» **INSTRUCTIONS FOR THE TASK**
The word "bessen" appears in some lines of the listing below; report how many such lines there are, and nothing else.

» **RECORDS TO USE**
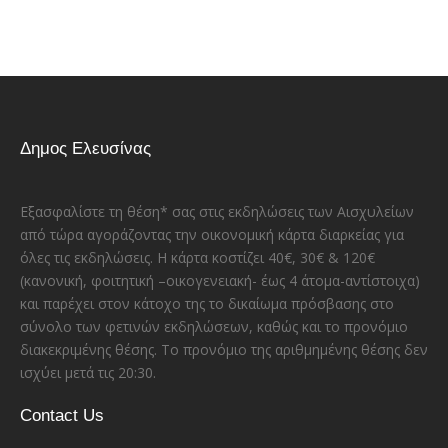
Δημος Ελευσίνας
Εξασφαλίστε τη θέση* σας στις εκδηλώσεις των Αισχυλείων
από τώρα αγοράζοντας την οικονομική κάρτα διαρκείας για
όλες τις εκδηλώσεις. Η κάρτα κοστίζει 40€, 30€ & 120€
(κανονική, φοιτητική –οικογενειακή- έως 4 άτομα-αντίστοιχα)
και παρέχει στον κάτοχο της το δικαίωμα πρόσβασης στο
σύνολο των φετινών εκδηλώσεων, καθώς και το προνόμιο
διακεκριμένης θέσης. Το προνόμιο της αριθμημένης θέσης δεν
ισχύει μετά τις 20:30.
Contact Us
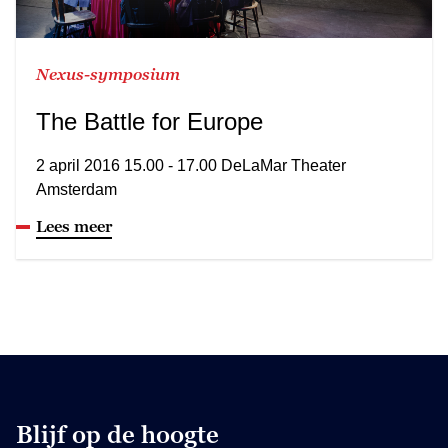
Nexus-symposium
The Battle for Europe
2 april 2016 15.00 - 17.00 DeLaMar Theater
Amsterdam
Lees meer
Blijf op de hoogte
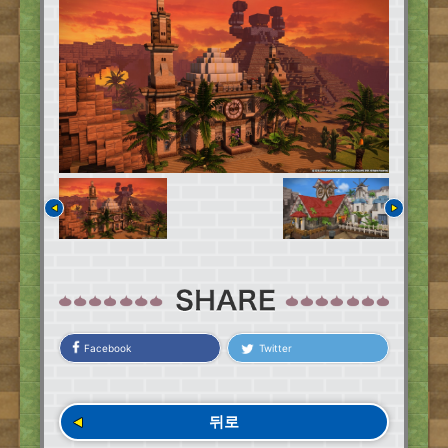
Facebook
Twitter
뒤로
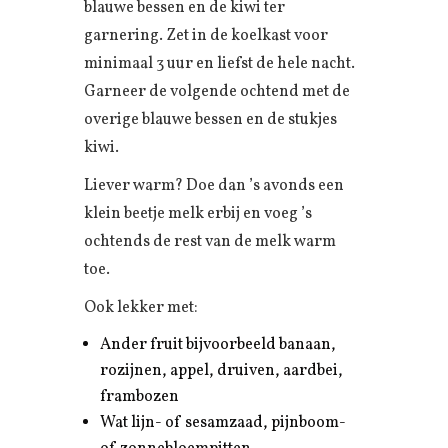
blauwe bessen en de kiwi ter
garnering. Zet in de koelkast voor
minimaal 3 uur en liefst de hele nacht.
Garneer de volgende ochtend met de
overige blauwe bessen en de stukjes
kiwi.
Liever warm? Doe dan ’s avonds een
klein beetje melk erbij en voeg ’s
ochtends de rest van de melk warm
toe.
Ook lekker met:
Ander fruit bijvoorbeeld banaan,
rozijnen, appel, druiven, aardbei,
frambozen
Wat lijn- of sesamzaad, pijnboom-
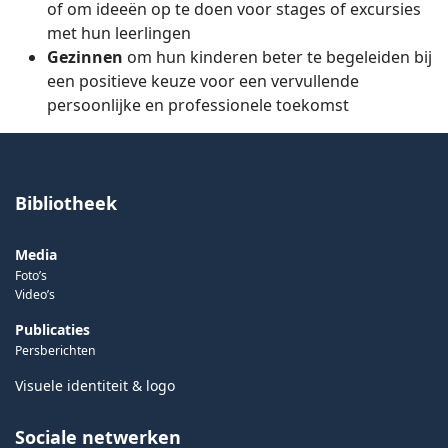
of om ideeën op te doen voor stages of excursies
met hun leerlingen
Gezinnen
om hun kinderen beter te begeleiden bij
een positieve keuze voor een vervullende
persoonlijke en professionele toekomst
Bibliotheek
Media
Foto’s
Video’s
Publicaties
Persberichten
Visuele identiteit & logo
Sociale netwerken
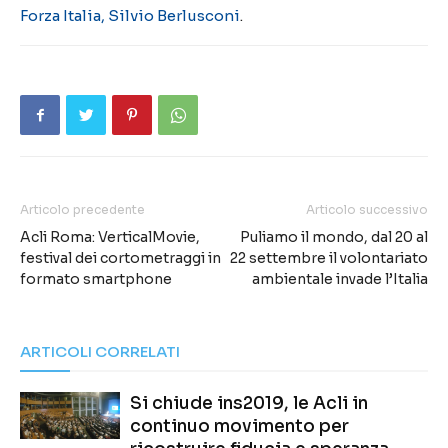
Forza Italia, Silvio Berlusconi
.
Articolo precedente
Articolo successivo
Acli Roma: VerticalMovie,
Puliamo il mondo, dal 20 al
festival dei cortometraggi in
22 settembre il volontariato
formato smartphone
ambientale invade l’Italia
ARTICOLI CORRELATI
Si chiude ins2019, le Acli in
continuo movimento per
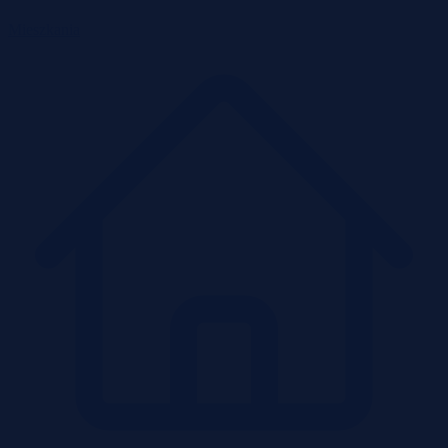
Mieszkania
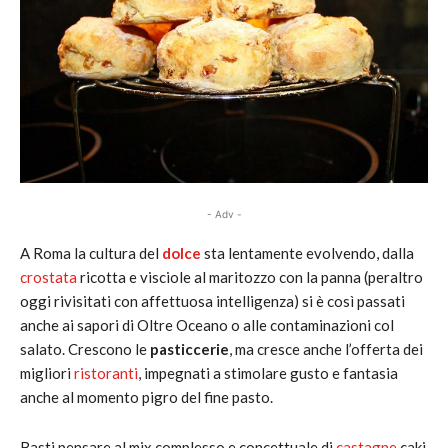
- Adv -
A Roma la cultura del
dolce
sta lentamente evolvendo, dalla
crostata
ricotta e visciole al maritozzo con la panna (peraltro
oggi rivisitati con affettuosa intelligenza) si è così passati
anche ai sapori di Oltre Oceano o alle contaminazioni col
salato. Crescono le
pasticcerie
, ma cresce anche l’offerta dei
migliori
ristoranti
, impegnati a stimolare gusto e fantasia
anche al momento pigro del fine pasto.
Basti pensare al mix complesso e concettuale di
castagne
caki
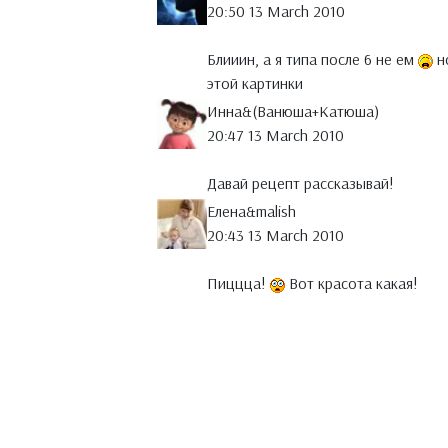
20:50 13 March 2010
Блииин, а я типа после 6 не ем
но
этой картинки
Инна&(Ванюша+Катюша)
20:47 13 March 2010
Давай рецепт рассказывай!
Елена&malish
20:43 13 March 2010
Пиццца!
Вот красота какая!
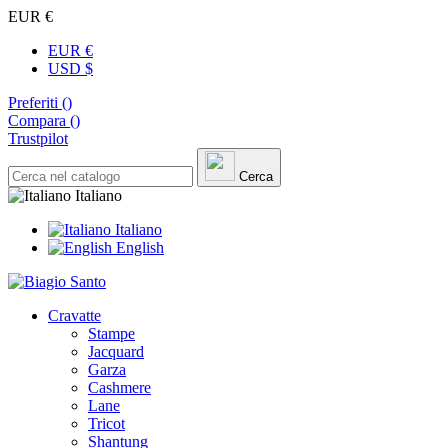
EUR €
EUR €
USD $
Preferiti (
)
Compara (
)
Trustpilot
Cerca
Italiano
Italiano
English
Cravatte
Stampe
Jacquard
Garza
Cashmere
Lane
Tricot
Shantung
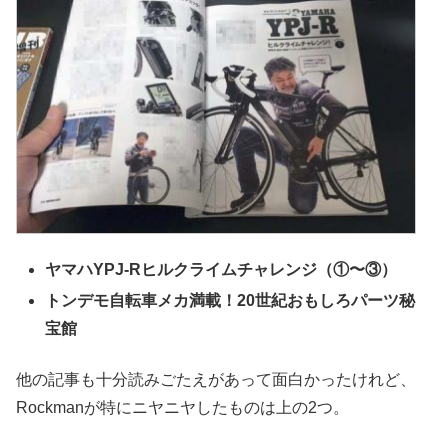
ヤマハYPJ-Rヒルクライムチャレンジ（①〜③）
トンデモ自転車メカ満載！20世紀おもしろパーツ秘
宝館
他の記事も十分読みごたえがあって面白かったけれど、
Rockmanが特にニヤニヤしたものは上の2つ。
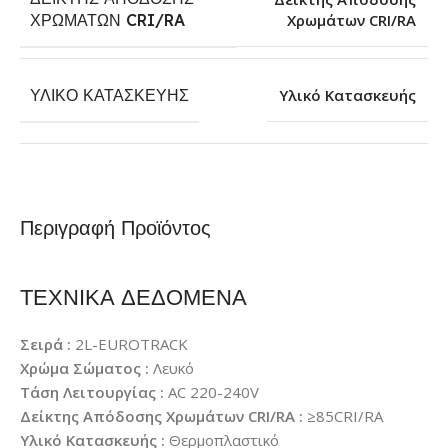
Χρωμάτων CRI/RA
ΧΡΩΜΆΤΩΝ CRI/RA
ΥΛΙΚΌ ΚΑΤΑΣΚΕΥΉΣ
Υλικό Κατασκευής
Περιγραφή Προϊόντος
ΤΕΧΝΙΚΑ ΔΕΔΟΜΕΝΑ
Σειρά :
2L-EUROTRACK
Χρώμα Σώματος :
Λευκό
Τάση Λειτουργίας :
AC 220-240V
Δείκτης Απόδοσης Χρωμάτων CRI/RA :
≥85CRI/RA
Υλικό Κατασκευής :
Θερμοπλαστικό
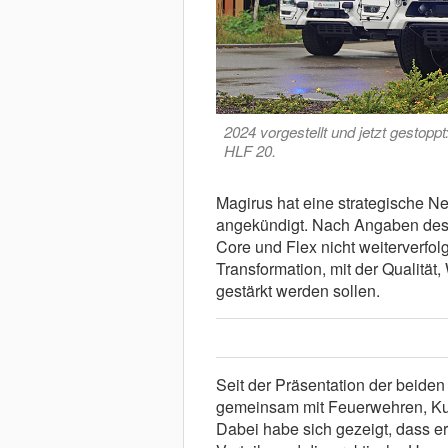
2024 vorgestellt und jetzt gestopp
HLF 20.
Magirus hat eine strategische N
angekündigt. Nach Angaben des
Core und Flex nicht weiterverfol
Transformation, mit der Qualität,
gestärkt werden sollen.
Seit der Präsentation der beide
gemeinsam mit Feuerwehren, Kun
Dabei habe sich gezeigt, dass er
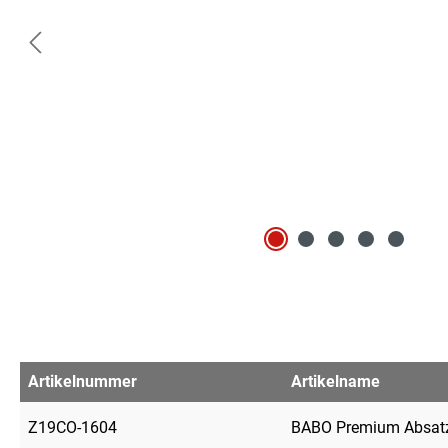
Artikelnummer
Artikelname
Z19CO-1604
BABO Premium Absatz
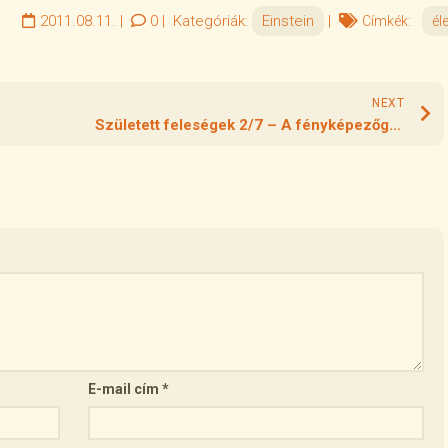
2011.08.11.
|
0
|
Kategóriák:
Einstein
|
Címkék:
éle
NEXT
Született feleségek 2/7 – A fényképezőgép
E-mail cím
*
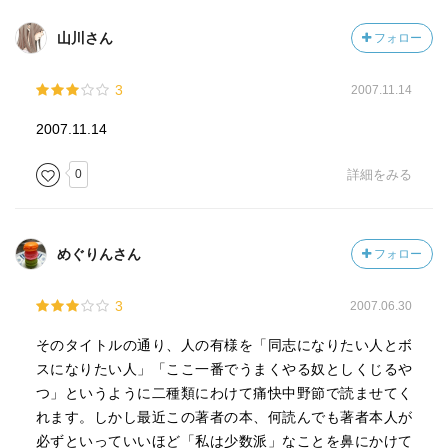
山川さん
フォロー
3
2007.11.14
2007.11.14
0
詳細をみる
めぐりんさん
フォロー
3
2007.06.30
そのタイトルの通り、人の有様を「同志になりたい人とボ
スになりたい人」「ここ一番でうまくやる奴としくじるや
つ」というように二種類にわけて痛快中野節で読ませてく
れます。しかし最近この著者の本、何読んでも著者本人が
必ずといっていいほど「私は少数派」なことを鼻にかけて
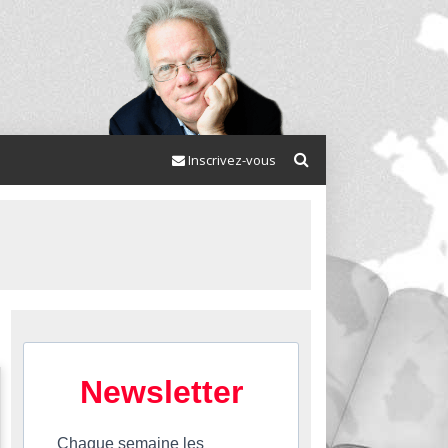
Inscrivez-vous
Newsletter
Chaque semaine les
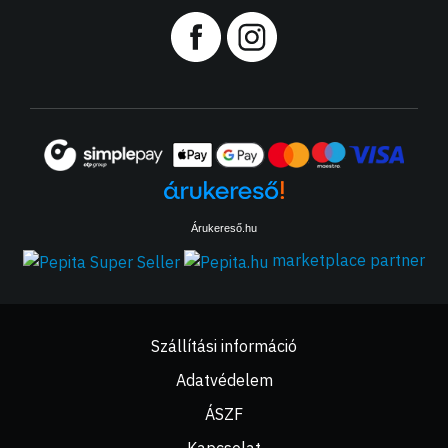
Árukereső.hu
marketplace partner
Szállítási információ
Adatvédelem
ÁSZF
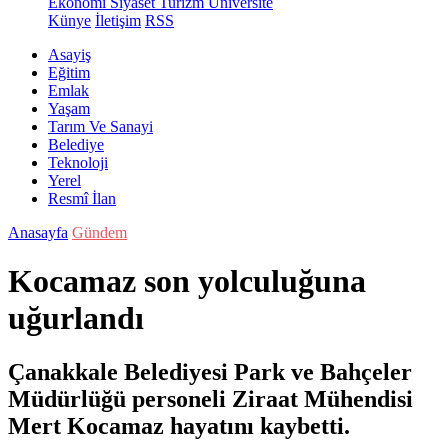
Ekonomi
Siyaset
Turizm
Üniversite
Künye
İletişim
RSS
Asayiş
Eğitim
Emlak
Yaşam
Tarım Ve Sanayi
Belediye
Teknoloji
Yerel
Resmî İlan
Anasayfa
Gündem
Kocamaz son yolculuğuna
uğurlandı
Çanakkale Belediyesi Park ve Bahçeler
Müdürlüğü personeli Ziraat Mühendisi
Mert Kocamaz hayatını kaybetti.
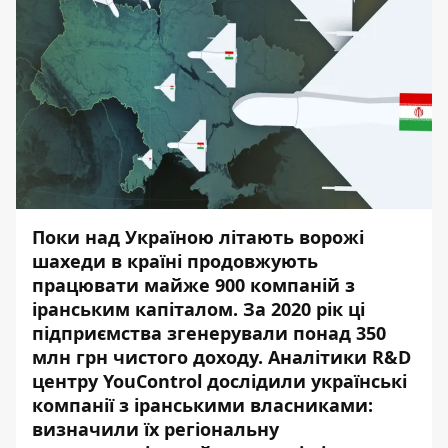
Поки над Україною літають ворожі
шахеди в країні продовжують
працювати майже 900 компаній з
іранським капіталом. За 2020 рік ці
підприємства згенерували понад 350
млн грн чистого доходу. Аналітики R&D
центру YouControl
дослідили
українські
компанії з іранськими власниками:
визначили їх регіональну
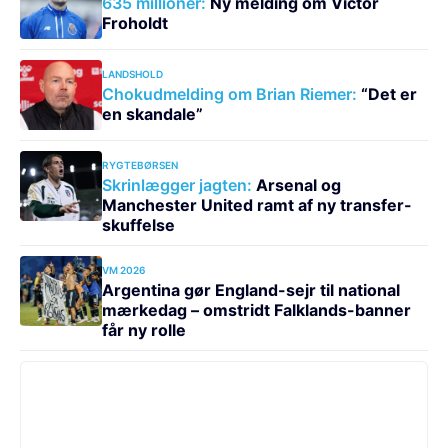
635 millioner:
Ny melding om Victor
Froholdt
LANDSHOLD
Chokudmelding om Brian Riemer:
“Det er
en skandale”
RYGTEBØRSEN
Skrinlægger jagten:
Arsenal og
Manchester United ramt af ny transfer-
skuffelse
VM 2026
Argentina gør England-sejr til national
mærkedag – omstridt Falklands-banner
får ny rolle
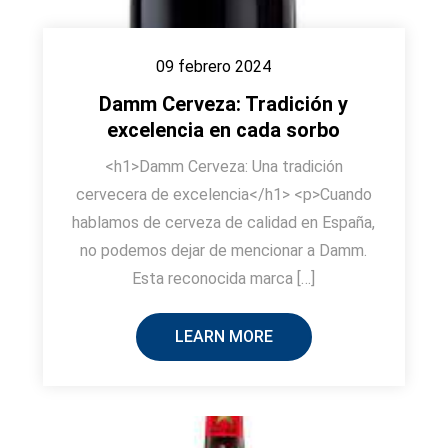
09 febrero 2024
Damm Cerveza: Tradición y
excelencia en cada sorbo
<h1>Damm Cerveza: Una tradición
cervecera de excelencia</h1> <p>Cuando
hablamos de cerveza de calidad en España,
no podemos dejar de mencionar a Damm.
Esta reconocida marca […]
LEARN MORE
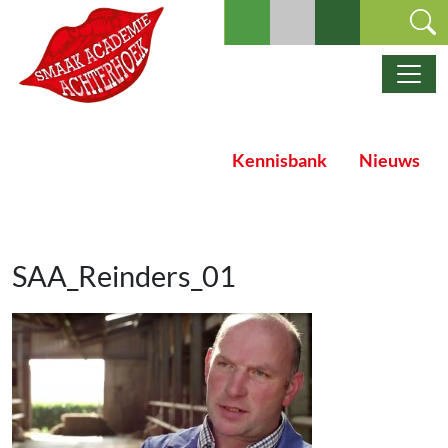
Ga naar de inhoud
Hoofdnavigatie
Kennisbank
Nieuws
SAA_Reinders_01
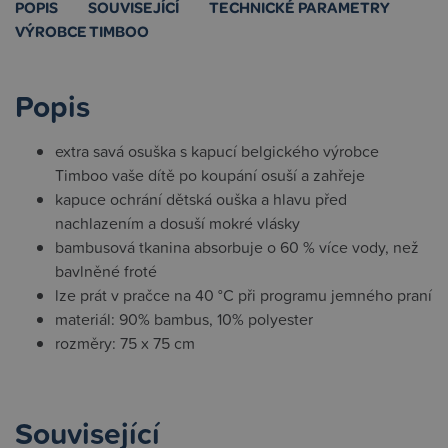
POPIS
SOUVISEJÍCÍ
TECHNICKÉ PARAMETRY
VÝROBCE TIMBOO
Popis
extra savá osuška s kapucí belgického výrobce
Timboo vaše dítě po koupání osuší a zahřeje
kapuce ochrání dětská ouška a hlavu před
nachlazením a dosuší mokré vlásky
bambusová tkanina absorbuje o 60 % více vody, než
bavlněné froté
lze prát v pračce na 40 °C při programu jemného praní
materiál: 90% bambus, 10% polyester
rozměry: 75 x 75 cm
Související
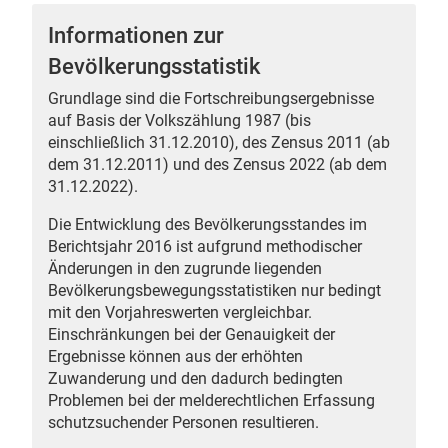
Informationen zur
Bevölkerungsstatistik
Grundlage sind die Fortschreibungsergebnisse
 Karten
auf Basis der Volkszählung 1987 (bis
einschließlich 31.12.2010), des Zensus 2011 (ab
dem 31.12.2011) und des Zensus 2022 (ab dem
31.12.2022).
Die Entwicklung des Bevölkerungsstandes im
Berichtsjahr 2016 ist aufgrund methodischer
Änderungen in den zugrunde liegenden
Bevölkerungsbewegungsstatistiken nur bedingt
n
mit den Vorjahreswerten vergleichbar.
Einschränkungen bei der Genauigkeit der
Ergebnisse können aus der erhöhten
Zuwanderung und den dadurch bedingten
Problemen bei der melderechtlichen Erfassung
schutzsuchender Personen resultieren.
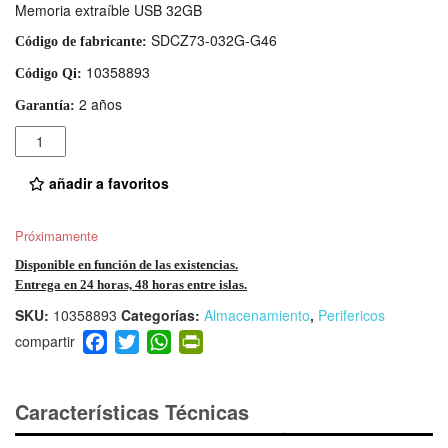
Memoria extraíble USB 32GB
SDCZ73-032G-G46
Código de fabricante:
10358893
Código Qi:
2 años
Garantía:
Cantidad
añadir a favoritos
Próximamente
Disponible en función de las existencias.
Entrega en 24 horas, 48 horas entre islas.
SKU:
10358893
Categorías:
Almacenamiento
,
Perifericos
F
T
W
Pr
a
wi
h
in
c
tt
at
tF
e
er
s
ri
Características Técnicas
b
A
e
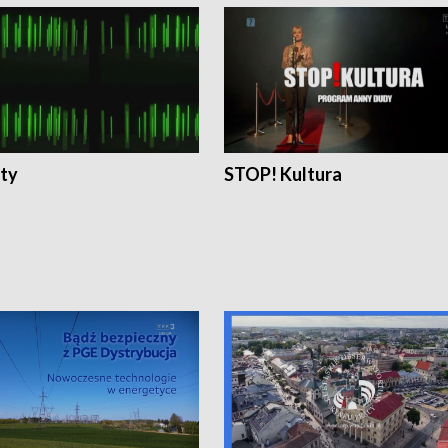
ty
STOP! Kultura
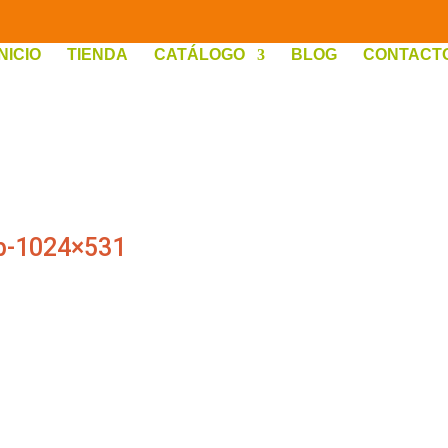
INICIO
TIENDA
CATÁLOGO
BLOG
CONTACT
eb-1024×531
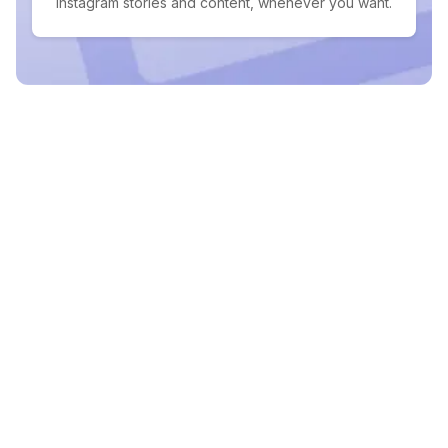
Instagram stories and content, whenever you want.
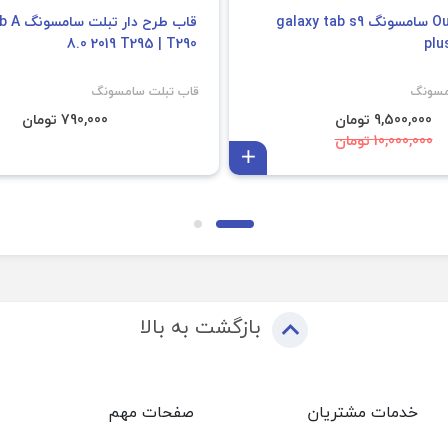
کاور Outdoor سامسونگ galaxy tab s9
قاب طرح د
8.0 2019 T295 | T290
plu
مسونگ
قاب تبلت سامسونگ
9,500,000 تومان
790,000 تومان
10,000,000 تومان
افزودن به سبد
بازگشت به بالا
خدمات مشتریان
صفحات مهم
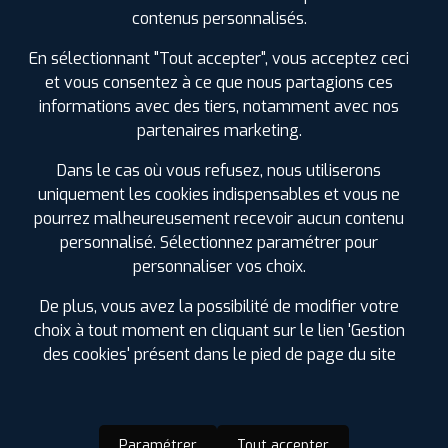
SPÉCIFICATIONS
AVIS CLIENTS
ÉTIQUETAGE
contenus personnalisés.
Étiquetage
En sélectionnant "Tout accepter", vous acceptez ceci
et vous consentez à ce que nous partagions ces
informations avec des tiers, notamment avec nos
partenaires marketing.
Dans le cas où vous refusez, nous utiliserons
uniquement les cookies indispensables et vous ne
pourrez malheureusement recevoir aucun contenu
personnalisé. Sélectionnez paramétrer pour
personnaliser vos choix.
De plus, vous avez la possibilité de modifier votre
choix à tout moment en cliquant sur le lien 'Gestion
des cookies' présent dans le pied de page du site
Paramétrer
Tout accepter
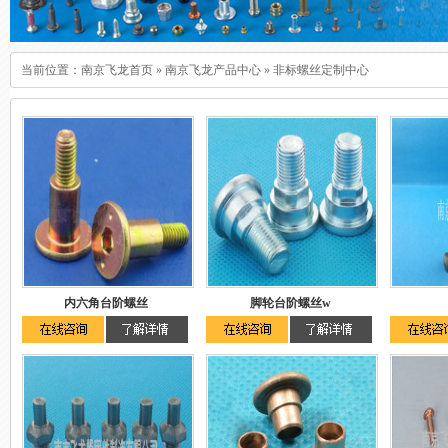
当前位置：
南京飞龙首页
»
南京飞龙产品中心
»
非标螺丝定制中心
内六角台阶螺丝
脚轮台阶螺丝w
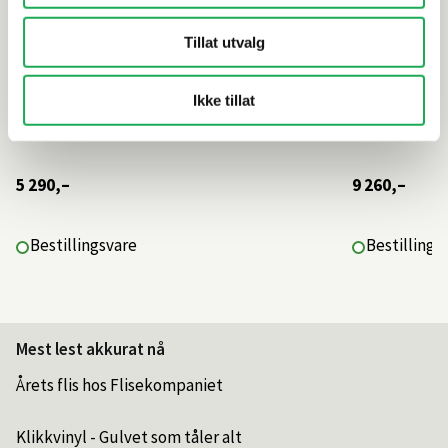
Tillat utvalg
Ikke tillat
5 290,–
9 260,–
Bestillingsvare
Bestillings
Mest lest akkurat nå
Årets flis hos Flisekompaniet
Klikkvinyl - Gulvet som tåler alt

» **WRITTEN SOLUTION**
2